John Calhoun (publisher)
April 14, 1808|
Watertown, New York
February 20, 1859 (aged 50)|
|Known for||Founding publisher of the Chicago Democrat|
|Successor||Long John Wentworth|
|Spouse(s)||Pamelia C. Hathaway|
John Calhoun (April 14, 1808 – February 20, 1859) was an American publisher and politician from New York. Originally a student of carpentry, Calhoun learned the publishing trade in his hometown of Watertown, New York. After hearing about Chicago from a local, he moved there in 1833. Calhoun established the first paper in Chicago, the Chicago Democrat, which was first issued on November 26, 1833. Calhoun held a monopoly on the trade in Chicago until 1835; the next year he sold it to Long John Wentworth. Later in his life, Calhoun served a number of city and county political positions, including a seat on the Chicago City Council.

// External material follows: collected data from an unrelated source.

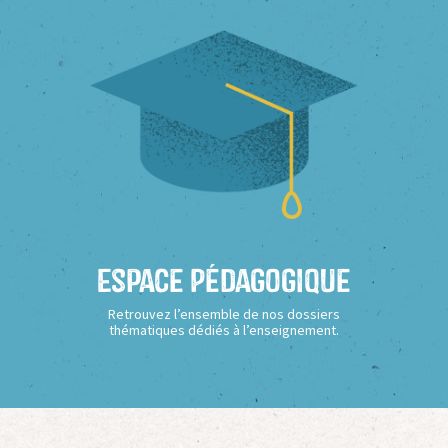
Espace Pédagogique
Retrouvez l’ensemble de nos dossiers
thématiques dédiés à l’enseignement.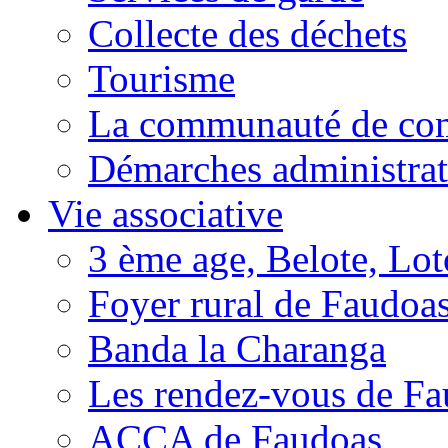
Collecte des déchets
Tourisme
La communauté de c
Démarches administrat
Vie associative
3 ème age, Belote, Loto
Foyer rural de Faudoa
Banda la Charanga
Les rendez-vous de F
ACCA de Faudoas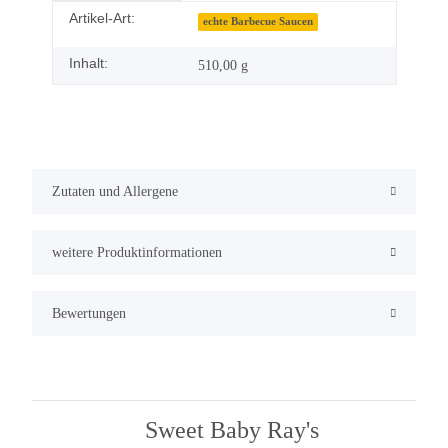
Artikel-Art:
Produkteigenschaft
Wert
echte Barbecue Saucen
Inhalt:
510,00 g
Zutaten und Allergene
weitere Produktinformationen
Bewertungen
Sweet Baby Ray's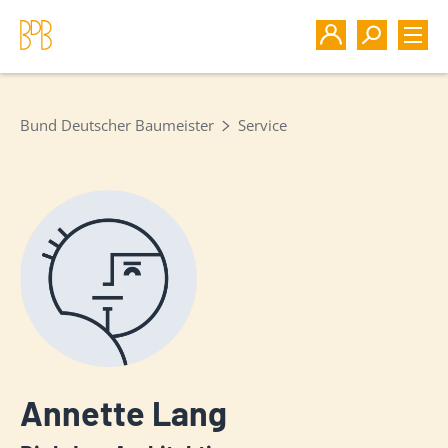
Bund Deutscher Baumeister
Service
Annette Lang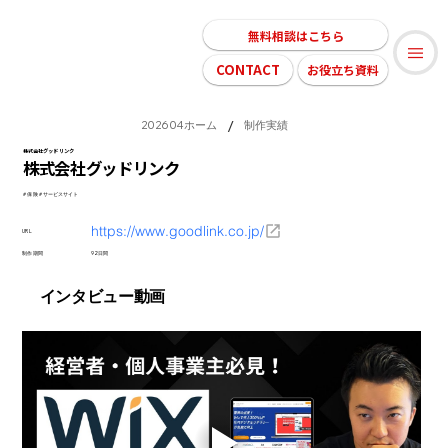
無料相談はこちら
CONTACT
お役立ち資料
/
202604ホーム
制作実績
株式会社グッドリンク
株式会社グッドリンク
＃保険＃サービスサイト
https://www.goodlink.co.jp/
URL
制作期間
92日間
インタビュー動画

John Calhoun was born in Watertown, New York, on April 14, 1808. He apprenticed as a carpenter, his father's profession. When he was sixteen, Calhoun took a job in the printing office of W. Woodward, who had just founded the Watertown Freeman. Over the next five years, Calhoun learned the printing trade. When he was twenty-one, Calhoun left for Albany to work for the Starr & Little type foundry, then left weeks later for Troy, before returning to his position with the Watertown Freeman. In the summer of 1831, Calhoun established his own printing office in partnership with Woodward. Perley Keyes convinced Calhoun to expand the operation, and the Watertown Eagle was founded. However, it provided too much of a financial challenger for Calhoun, and it was sold to Alvin Hunt, who ran it for many years.

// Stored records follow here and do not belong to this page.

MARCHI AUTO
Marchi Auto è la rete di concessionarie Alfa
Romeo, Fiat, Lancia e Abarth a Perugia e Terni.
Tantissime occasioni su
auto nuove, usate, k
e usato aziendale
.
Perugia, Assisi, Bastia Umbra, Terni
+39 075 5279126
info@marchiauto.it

Watertown resident Harlow Kimball visited Chicago in 1833 and inspired Calhoun to seek out the city. Calhoun shipped his hand press, type, and paper to Chicago and established an office on the southwest corner of South Water and Clark Streets. An ardent supporter of President Andrew Jackson, Calhoun named his new paper, the first in the emerging town, the Chicago Democrat, after the Democratic Party. The first issue appeared on November 26, 1833, and had 147 subscribers. The weekly newspaper was printed in a six-column, four-page format, and featured the motto, "Where Liberty dwells, there is my country". In May 1834, it was named the official paper of the town of Chicago and was responsible for printing new ordinances. The office was moved in November 1834 to a room above the Jones & King hardware store. The newspaper was forced to largely cease printing from January 1 to May 20, 1835, due to a paper shortage, although it did produce two issues during that period.

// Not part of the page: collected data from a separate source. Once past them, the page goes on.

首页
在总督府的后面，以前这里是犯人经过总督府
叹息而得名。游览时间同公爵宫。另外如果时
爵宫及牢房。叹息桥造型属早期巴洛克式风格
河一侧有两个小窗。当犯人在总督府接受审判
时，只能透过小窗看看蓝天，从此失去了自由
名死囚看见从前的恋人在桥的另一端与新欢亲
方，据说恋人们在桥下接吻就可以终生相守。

The monopoly of the Democrat ended in 1835 when T. O. Davis established The American, a Whig paper. To fight this competitor, Calhoun hired James Curtiss as a new editor. Daniel Brainard was also associated with editing the paper at some point in these early years. By May 1836 Calhoun had lost interest in the paper and attempted to sell it to a group of local Democrats, but the sale fell through. The paper was enlarged in August 1836. The last issue was published on November 16, 1836, and afterwards the paper was sold to Isaac Hill, who sold it to Long John Wentworth.
In 1837, Calhoun was appointed Cook County Treasurer, serving through 1838. The position was renamed Cook County Collector that year, and Calhoun was appointed each year through 1841. Calhoun was elected to the Chicago City Council in 1841, serving through 1842. Starting in 1845, Calhoun worked in Ira B. Eddy's hardware store; he aimed to become a partner, but Eddy closed the store in 1846. Calhoun went into partnership with Joseph Matteson, who had purchased Eddy's shares, in 1847. They ran the store for two years. Calhoun was hired by the Illinois Central Railroad in 1851 to make right-of-way purchases. He left in the spring in 1854 to travel with C. C. Washburn to Georgia to stamp out wildcat banks.
Calhoun met his future wife, Pamelia C. Hathaway, when they were children attending the Universalist Sunday school in Watertown. They were married on May 31, 1832. Their two children died in infancy.
Calhoun died in Chicago on February 20, 1859. He was buried in Graceland Cemetery. A memorial to him stands in Calhoun Place, which is located in what is now an alley in the Chicago Loop central business district.